Handel’s Semele is neither an oratorio nor an opera, but a mixture of the two; sometimes referred to as a ‘pastoral’. Described by biographer Herbert Weinstock in 1959 as an, "actionless opera." the work was first performed as a ‘concert version’ (like an oratorio) at Covent Garden, London in 1744 and first produced as a ‘staged presentation’ (like an opera) in Cambridge in 1925.

Handel’s disenchantment with Italian opera in the late 1730s and early 1740s has been well documented and Semele is the fruit of Handel’s experimentation with dramatic works set in the ‘oratorio way’ that were not staged and which used the English language. The libretto for Semele was thirty-seven years old written by William Congreve who had utilised various sources including the Old Testament, Greek mythology and English poetry. Congreve took his plot from the poet Ovid’s book of Metamorphoses and called it The Story of Semele. There is some doubt who arranged Congreve’s libretto which was augmented with lines from Alexander Pope and the Reverend Pratt.
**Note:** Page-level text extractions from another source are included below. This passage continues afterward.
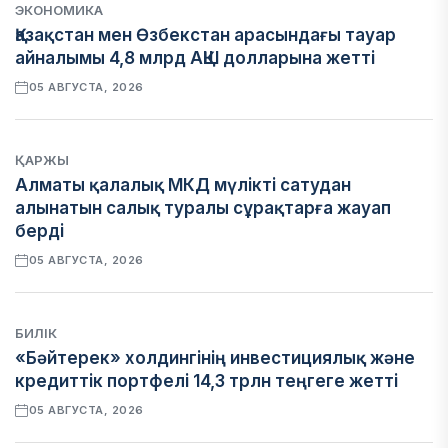
ЭКОНОМИКА
Қазақстан мен Өзбекстан арасындағы тауар
айналымы 4,8 млрд АҚШ долларына жетті
05 АВГУСТА, 2026
ҚАРЖЫ
Алматы қалалық МКД мүлікті сатудан
алынатын салық туралы сұрақтарға жауап
берді
05 АВГУСТА, 2026
БИЛІК
«Бәйтерек» холдингінің инвестициялық және
кредиттік портфелі 14,3 трлн теңгеге жетті
05 АВГУСТА, 2026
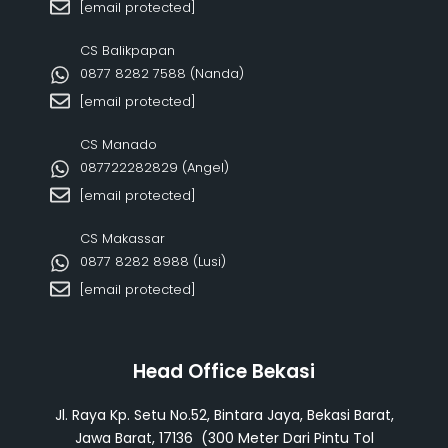
[email protected]
CS Balikpapan
0877 8282 7588 (Nanda)
[email protected]
CS Manado
087722282829 (Angel)
[email protected]
CS Makassar
0877 8282 8988 (Lusi)
[email protected]
Head Office Bekasi
Jl. Raya Kp. Setu No.52, Bintara Jaya, Bekasi Barat,
Jawa Barat, 17136 (300 Meter Dari Pintu Tol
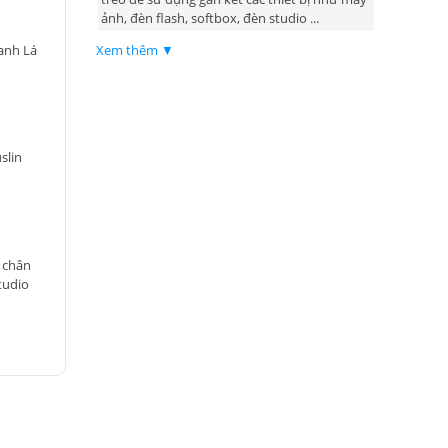
ảnh, đèn flash, softbox, đèn studio ...
Xem thêm ▼
anh Lá
slin
o chân
tudio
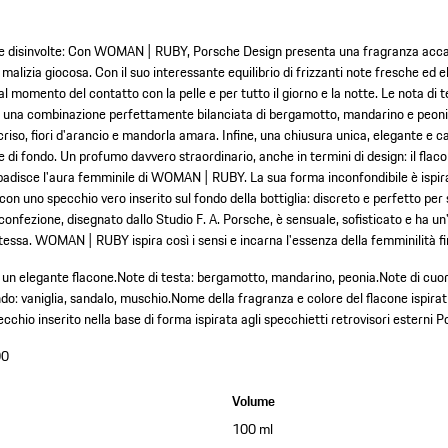
e e disinvolte: Con WOMAN | RUBY, Porsche Design presenta una fragranza accat
 malizia giocosa. Con il suo interessante equilibrio di frizzanti note fresche ed e
l momento del contatto con la pelle e per tutto il giorno e la notte. Le nota di 
n una combinazione perfettamente bilanciata di bergamotto, mandarino e peonia.
licriso, fiori d'arancio e mandorla amara. Infine, una chiusura unica, elegante e c
 di fondo. Un profumo davvero straordinario, anche in termini di design: il flac
adisce l'aura femminile di WOMAN | RUBY. La sua forma inconfondibile è ispira
con uno specchio vero inserito sul fondo della bottiglia: discreto e perfetto per sp
la confezione, disegnato dallo Studio F. A. Porsche, è sensuale, sofisticato e ha 
essa. WOMAN | RUBY ispira così i sensi e incarna l'essenza della femminilità fin
un elegante flacone.
Note di testa: bergamotto, mandarino, peonia.
Note di cuore
do: vaniglia, sandalo, muschio.
Nome della fragranza e colore del flacone ispirat
cchio inserito nella base di forma ispirata agli specchietti retrovisori esterni P
00
Volume
100 ml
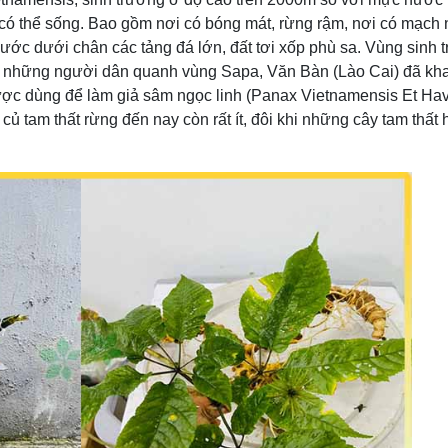
g có thể sống. Bao gồm nơi có bóng mát, rừng rậm, nơi có mạch
ước dưới chân các tảng đá lớn, đất tơi xốp phù sa. Vùng sinh 
ây, những người dân quanh vùng Sapa, Văn Bàn (Lào Cai) đã kha
được dùng để làm giả sâm ngọc linh (Panax Vietnamensis Et Ha
củ tam thất rừng đến nay còn rất ít, đôi khi những cây tam thất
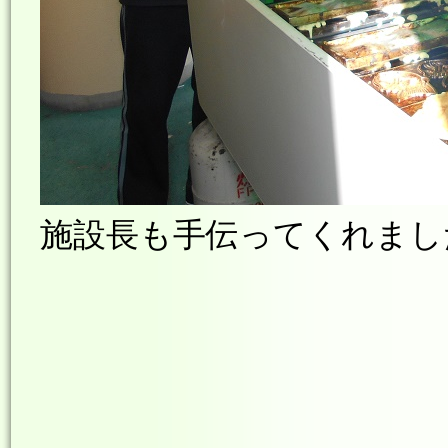
施設長も手伝ってくれました。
Antony Walker directs the Sirius Ensemble and the Cantillation choir to great effect. The impressive Sirius Ensemble, using period instruments and authentically sized forces, play enthusiastically and are most convincing. I particularly liked Walker’s expertly judged pace which is so important in a Handel performance and the smooth timbre of the Sirius Ensemble’s strings was most impressive. The seventeen strong Cantillation choir are outstanding and a real joy to hear. They are particularly bright and eager in the Chorus of the Priests : "Lucky omens bless our rites" (CD1, track 3) and suitably menacing in "Avert these omens all ye pow’rs!" (CD1, track 9).

The solo singing on this release is enthusiastic and expressive but in the main the soloists are the weak link. They could never be described as outstanding when compared to the many eminent Handel specialists that they are competing with on the international stage; such as Bowman, Daniels, Scholl, Jacobs, Chance, Blaze, Kirkby, Dawson, Argenta, Bott, Jones, Gens, Daneman, Genaux, Kozena et al.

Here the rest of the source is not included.